> **INPUT DATA**
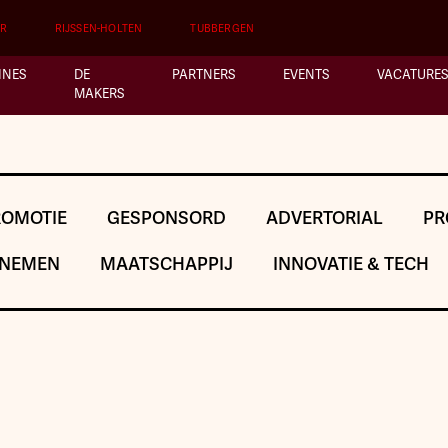
ER
RIJSSEN-HOLTEN
TUBBERGEN
INES
DE
PARTNERS
EVENTS
VACATURES
MAKERS
ROMOTIE
GESPONSORD
ADVERTORIAL
PR
NEMEN
MAATSCHAPPIJ
INNOVATIE & TECH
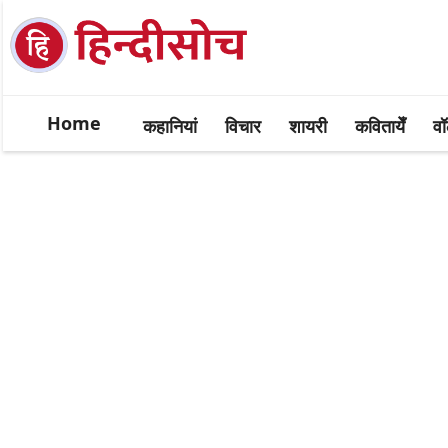
Home
कहानियां
विचार
शायरी
कवितायेँ
वॉ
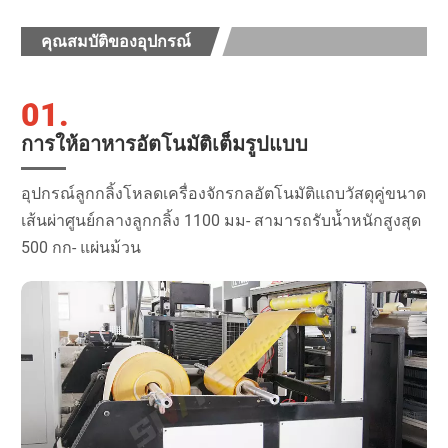
คุณสมบัติของอุปกรณ์
01.
การให้อาหารอัตโนมัติเต็มรูปแบบ
อุปกรณ์ลูกกลิ้งโหลดเครื่องจักรกลอัตโนมัติแถบวัสดุคู่ขนาด
เส้นผ่าศูนย์กลางลูกกลิ้ง 1100 มม- สามารถรับน้ำหนักสูงสุด
500 กก- แผ่นม้วน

> **EXERCISE**
Please repeat the listing above word for word, with the pictures removed.

> **EXERCISE RESPONSE**
ER
RIJSSEN-HOLTEN
TUBBERGEN
INES
DE
PARTNERS
EVENTS
VACATURES
MAKERS
ROMOTIE
GESPONSORD
ADVERTORIAL
PR
NEMEN
MAATSCHAPPIJ
INNOVATIE & TECH
Home
कहानियां
विचार
शायरी
कवितायेँ
वॉ
คุณสมบัติของอุปกรณ์
01.
การให้อาหารอัตโนมัติเต็มรูปแบบ
อุปกรณ์ลูกกลิ้งโหลดเครื่องจักรกลอัตโนมัติแถบวัสดุคู่ขนาด
เส้นผ่าศูนย์กลางลูกกลิ้ง 1100 มม- สามารถรับน้ำหนักสูงสุด
500 กก- แผ่นม้วน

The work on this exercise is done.